» Directions:
Using the data below, copy out all lines with the word "indbyggede".
=== Data ===
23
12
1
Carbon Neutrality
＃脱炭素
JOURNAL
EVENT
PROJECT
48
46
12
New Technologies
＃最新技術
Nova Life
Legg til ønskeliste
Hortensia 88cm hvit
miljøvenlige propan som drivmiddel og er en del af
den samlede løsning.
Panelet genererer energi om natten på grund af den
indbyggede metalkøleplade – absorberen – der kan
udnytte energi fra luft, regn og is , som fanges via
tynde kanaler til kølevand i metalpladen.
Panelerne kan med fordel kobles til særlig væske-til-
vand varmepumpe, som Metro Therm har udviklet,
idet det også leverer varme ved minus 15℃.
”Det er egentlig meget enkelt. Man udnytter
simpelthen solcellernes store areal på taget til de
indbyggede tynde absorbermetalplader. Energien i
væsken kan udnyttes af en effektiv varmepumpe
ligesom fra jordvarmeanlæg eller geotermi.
===
=== Data ===
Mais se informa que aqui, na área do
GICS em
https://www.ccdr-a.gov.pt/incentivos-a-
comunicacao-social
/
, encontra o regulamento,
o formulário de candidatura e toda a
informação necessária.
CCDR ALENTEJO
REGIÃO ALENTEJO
===
=== Data ===
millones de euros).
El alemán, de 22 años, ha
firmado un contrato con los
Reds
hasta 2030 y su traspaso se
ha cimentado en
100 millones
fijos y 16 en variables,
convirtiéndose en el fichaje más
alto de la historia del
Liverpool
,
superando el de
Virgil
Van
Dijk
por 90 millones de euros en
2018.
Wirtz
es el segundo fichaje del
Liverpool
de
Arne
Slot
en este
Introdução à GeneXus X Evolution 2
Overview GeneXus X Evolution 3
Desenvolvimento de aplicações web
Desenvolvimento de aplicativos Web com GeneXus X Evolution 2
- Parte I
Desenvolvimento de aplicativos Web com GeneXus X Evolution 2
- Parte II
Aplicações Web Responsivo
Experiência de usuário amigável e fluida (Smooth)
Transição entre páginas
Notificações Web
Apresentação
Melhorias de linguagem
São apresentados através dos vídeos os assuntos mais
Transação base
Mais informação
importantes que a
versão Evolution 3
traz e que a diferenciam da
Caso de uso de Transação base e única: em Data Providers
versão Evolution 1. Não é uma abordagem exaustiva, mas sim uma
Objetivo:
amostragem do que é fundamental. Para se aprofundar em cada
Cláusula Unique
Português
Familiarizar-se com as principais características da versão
===
» Exercise answer:
indbyggede metalkøleplade – absorberen – der kan
indbyggede tynde absorbermetalplader. Energien i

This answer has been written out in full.